この回族の老婦人は、数か月前に「教育による改心」のための強制収容所にいる息子の訪問に行ったときのことを思い出すと、孫が発したこの言葉がよく頭をよぎるという。「Bitter Winter」に自身の体験を語ったとき、この老婦人の家にはストーブがつけられておらず、家の中は冷え切っていた。
ある日、この女性は孫を連れて、服を届けに息子のところに行った。しかし収容所の職員は孫を中に入れるのを禁じた。女性は少しの間だけ息子と面会できたものの、言葉が出てこなかった。そうするうちに、職員から帰宅するよう命令された。女性が収容所から出て、孫と一緒に歩いていたとき、自分の父に会えなかった孫は泣きながら、「おばあちゃんは約束を守ってくれなかった」と泣きながら文句を言ったのだった。
去年の4月、老婦人の息子は、モスクに入り礼拝を行うのは「非合法的」だと咎められ、派出所 から呼び出しを受けた。息子はその後、現地の「教育による改心」のための強制収容所に入れられたきり、帰らなかった。息子は逮捕前に妻だった女性と離婚したため、逮捕後、子ども2人の面倒を見る者がいなくなった。こうして、残された子どもとこの老婦人はお互い寄り添い合って生きていくしかなかった。
この老婦人は涙をこらえながら、こう続けた。「いつも息子のことを考えています。息子を想うと、頭がおかしくなりそうです。本当にかわいそうで、息子のことを考えると泣けてきます。収容所で息子と対面したときは泣きませんでしたが、胸は張り裂けそうでした。でも笑顔を保つよう努めました。泣いてしまえば、息子にプレッシャーを与えることになり、上官は息子の収容期間を長引かせるかもしれません」。
そのとき、孫がこう差し挟んできた。「この前お父さんに会ったらね、お父さん、すごく痩せていたよ」。
彼女は苦しみによる高い警戒心から、孫にこう諭した。「痩せているなら、それでいいじゃないか。もうしゃべるんじゃないよ。また、つまらない話でもしたら、警察に捕まるよ」。
この老婦人は脳卒中と心臓発作を患っているため、仕事に出ることができない。このため、息子が逮捕されてからこの家族は収入源を失ってしまった。家の貯金はほとんど底をつき、この老婦人は今後、どのように過ごせばいいのか分からないでいる。

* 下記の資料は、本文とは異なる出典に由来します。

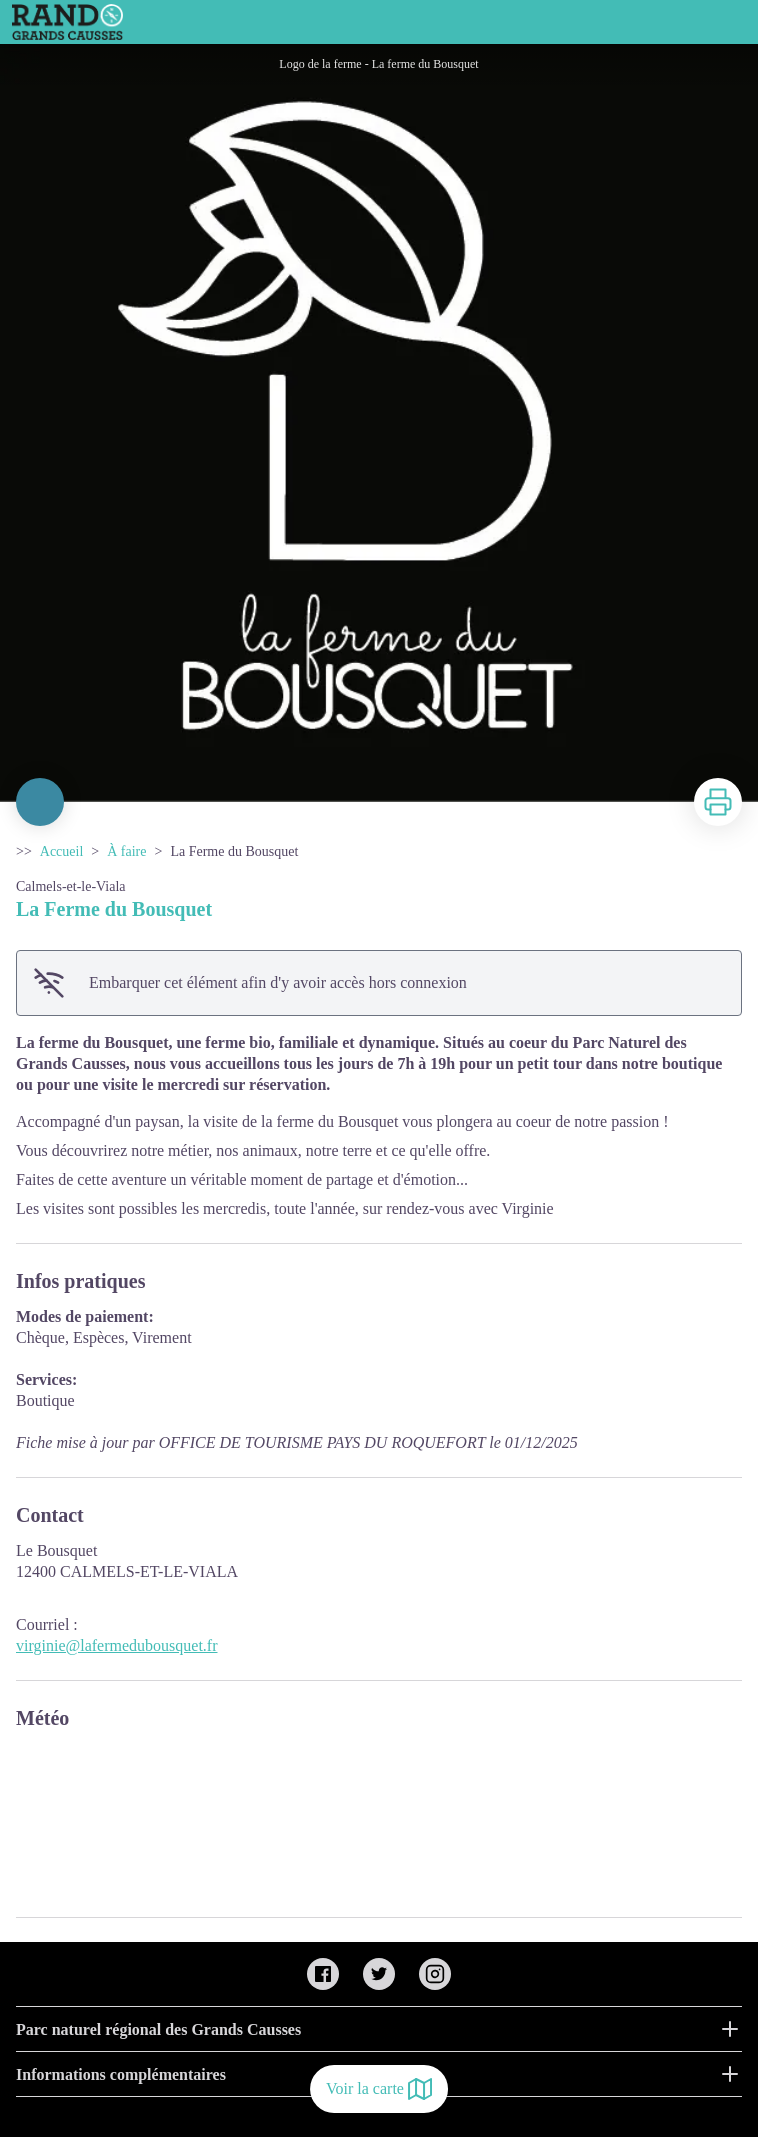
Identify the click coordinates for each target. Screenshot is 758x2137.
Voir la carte (379, 2089)
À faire (126, 851)
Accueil (62, 851)
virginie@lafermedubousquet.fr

「今の生活といえば、一日一日をしのいでいくしかないというところです。私も孫も毎日、かろうじてお腹を満たしています。数日前、肉屋さんから鶏の頭、鶏のしっぽ、鶏のレバーをいただきました。私が料理をして、子どもたちに出し、飢えをしのいでもらいました」。しかし、彼女はさらにこう続けた。「子ども2人は学校に行かなければなりませんが、学校の先生が来て学費と制服の金額250元(4000円)を出すよう言ったのです。しかし、私にはお金がありませんでした。私は病気の身で、薬を服用して生きている状態なので、今、学費は未納のままにするしかないでしょう。病気は心配ですが、良くなれば、物乞いにでも出られますから」。彼女はここまで言って、また泣き始めた。
しばらくして、彼女は「当座は何とかやりくりをしなければなりません。今着ている服は息子が家にいたとき買ったものです。息子が去った後(逮捕された後)、だれが私の世話をしてくれるのでしょうか。私が死んでも、誰が私のことを気にかけてくれるのでしょうか」と語った。
彼女の息子が逮捕された後、彼女は村役場に呼び出された。このとき、彼女の息子に対して政府は寛大な処置を施すと伝えられたという。しかし、9か月経た今になっても、息子がいつ帰ってくるのか聞かされていない。
またこの老婦人によると、「教育による改心」のための強制収容所の家族を訪問する者は皆、セキュリティーゲートを通り、赤いライン(所内の道に引かれた来訪者案内用のライン)に従って行かなければならないという。また高齢者の中には自分の子どもに会いに収容所に入るのを許されず、外に取り残され、泣いている者もいたという。
「共産党は現在どうしてこんなにひどいのでしょうか」。この老婦人は訴え、こう続けた。「彼らは中国を発展させたいと言うけど、もう生きたくなくなるほど、庶民を迫害しています」。
インタビューを終えたとき、孫の1人が2匹の子猫を抱きながら、次のように言った。「ぼくたち、今はおばあちゃんのそばにいてあげられる。でも、学校に行くことになったら、おばあちゃんはおうちで1人ぼっちになる。おばあちゃんの友だちは、この子猫2匹だけになるよ」。
この老婦人はやさしく孫を見ながら、「今、元気を出さないとね。子供の面倒を見て、自分もちゃんとケアしなきゃ」と語った。